## Goal of the exercise
Find the lines below in which the string "发布时间" occurs. Copy each one.

***

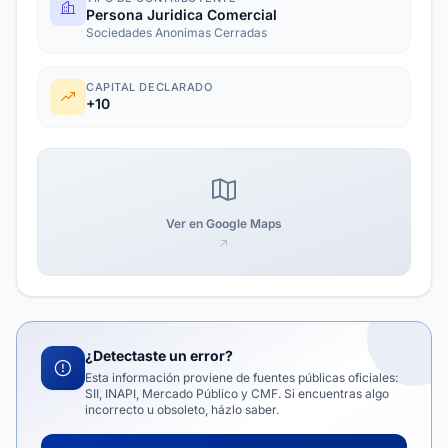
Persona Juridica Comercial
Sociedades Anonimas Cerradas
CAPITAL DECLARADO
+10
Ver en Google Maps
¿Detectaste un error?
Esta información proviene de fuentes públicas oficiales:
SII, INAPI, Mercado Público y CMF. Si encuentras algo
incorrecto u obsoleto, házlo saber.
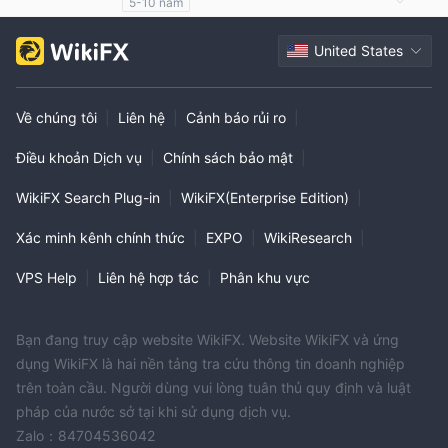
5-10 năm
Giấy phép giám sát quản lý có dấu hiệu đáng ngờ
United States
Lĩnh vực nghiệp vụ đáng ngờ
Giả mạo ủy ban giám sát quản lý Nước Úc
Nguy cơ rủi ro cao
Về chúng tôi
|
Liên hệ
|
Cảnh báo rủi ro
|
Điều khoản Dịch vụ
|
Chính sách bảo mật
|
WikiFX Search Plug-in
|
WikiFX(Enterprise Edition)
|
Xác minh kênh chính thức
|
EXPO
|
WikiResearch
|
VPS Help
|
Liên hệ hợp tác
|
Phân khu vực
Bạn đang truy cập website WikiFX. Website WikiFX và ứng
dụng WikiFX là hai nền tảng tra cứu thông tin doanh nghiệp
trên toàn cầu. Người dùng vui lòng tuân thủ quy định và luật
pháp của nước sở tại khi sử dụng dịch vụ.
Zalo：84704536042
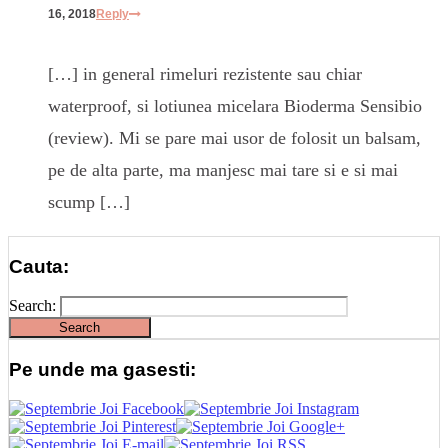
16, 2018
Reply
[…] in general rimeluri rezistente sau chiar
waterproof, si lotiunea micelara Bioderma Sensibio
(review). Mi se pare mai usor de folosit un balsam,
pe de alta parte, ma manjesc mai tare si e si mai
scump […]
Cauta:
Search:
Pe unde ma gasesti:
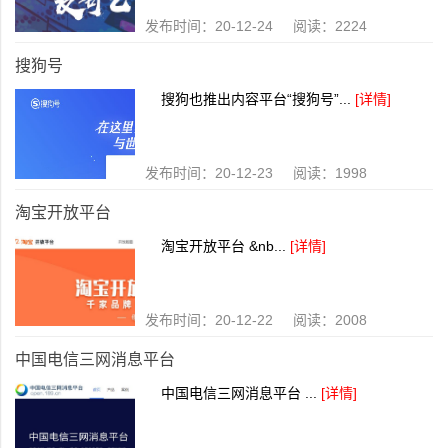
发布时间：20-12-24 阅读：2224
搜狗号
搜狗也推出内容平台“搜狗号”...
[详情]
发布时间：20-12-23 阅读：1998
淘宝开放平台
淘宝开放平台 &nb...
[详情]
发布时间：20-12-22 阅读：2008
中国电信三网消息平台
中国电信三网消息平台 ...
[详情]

***

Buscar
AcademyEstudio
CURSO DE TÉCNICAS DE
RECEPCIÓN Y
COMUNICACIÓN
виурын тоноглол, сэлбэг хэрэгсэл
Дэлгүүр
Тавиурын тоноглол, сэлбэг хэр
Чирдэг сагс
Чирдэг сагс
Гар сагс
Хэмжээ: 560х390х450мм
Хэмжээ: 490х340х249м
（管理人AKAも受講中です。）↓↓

***

## Written answer
发布时间：20-12-24 阅读：2224
发布时间：20-12-23 阅读：1998
发布时间：20-12-22 阅读：2008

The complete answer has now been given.